Menteri Luar Negeri Amerika Serikat, Antony Blinken, dalam konferensi pers resmi di Washington menyatakan bahwa tindakan sabotase tersebut merupakan pelanggaran serius terhadap stabilitas keamanan internasional. Pihak Gedung Putih mengonfirmasi bahwa koordinasi dengan sekutu G7 sedang dilakukan untuk menentukan langkah balasan diplomatik maupun ekonomi. Di sisi lain, pihak Teheran membantah keterlibatan langsung namun memperingatkan bahwa setiap agresi balasan akan dihadapi dengan kekuatan militer yang lebih besar di kawasan tersebut.

Di Markas Besar PBB, New York, Sekretaris Jenderal António Guterres menyerukan semua pihak untuk menahan diri guna menghindari eskalasi perang regional yang lebih luas. Utusan dari China dan Rusia mendesak dilakukannya penyelidikan independen terhadap asal-usul serangan drone yang melumpuhkan jalur distribusi energi tersebut. Dewan Keamanan dijadwalkan melakukan pertemuan darurat pada Jumat sore waktu setempat untuk membahas draf resolusi de-eskalasi.

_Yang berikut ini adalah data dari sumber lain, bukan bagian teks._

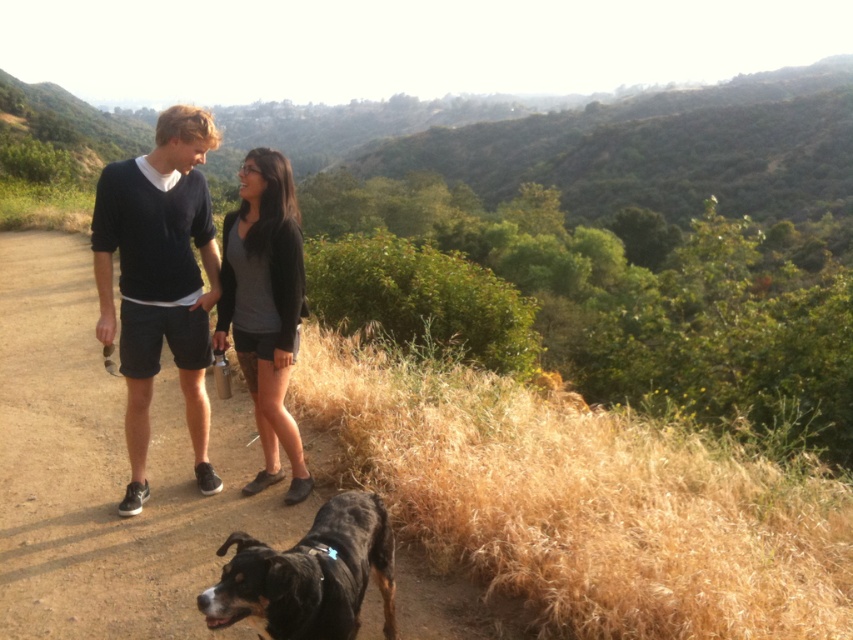 Does point (198, 305) come behind point (234, 592)?

Yes, it is.

Is black cotton shorts at center bigger than black fur dog at lower left?

No.

Where is `black cotton shorts at center`? black cotton shorts at center is located at coordinates (160, 280).

You are a GUI agent. You are given a task and a screenshot of the screen. Output one action in this format:
    pyautogui.click(x=<x>, y=<y>)
    Task: Click on the black cotton shorts at center
    The image size is (853, 640).
    Given the screenshot: What is the action you would take?
    pyautogui.click(x=160, y=280)

Based on the photo, measure the distance from black cotton shorts at center to gray matte/black shorts at center.

The distance of black cotton shorts at center from gray matte/black shorts at center is 3.55 feet.

Who is more distant from viewer, (x=143, y=490) or (x=283, y=243)?

Point (x=143, y=490)

Is point (138, 460) more distant than point (279, 241)?

Yes.

The height and width of the screenshot is (640, 853). Identify the location of black cotton shorts at center. tap(160, 280).

Which of these two, gray matte/black shorts at center or black fur dog at lower left, stands taller?

gray matte/black shorts at center is taller.

Does point (286, 202) come closer to viewer compared to point (248, 563)?

No, (286, 202) is further to viewer.

This screenshot has width=853, height=640. In order to click on gray matte/black shorts at center in this screenshot , I will do `click(265, 307)`. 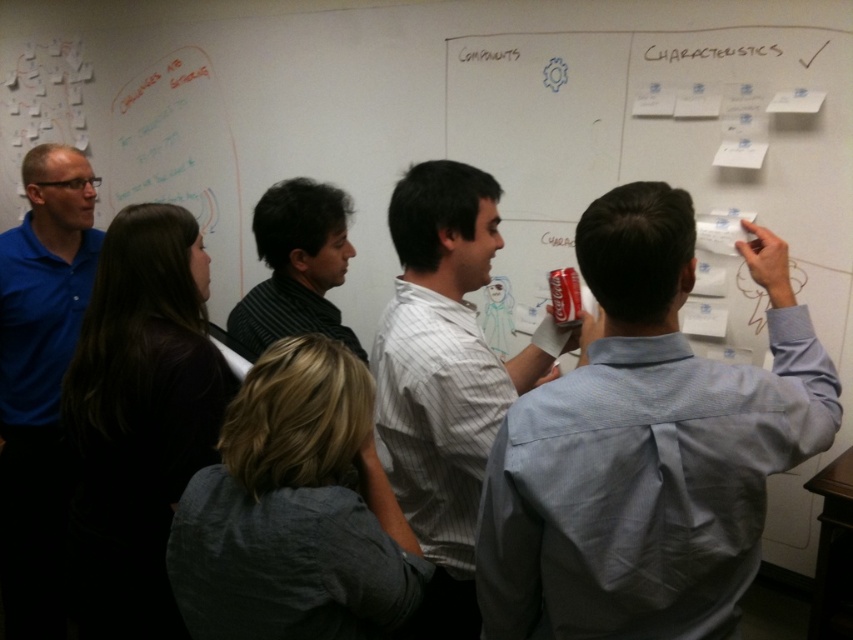 Is white striped shirt at center to the left of blue cotton polo shirt at left from the viewer's perspective?

In fact, white striped shirt at center is to the right of blue cotton polo shirt at left.

Is point (398, 216) positioned before point (33, 205)?

Yes, it is.

This screenshot has height=640, width=853. I want to click on white striped shirt at center, so click(x=444, y=376).

Between light blue shirt at center and gray cotton shirt at center, which one has more height?

With more height is light blue shirt at center.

Dampak ekonomi mulai dirasakan secara langsung di pasar saham Asia dan Eropa, di mana indeks saham utama mengalami koreksi tajam akibat ketidakpastian geopolitik. Analis senior dari Goldman Sachs memprediksi inflasi global dapat kembali meningkat jika blokade di Selat Hormuz benar-benar terjadi dalam 72 jam ke depan. Investor mulai mengalihkan aset mereka ke komoditas aman seperti emas yang harganya turut terkerek naik sebesar 2,1 persen.

Negara-negara anggota NATO dilaporkan telah memulai koordinasi darurat untuk memperkuat kehadiran militer di wilayah Mediterania Timur dan Laut Merah. Langkah ini diambil sebagai respons atas pergerakan armada laut asing yang dianggap mengancam jalur perdagangan internasional yang vital bagi logistik global. Hingga saat ini, situasi di perbatasan masih dilaporkan dalam status siaga tinggi dengan peningkatan patroli udara di sepanjang zona penyangga.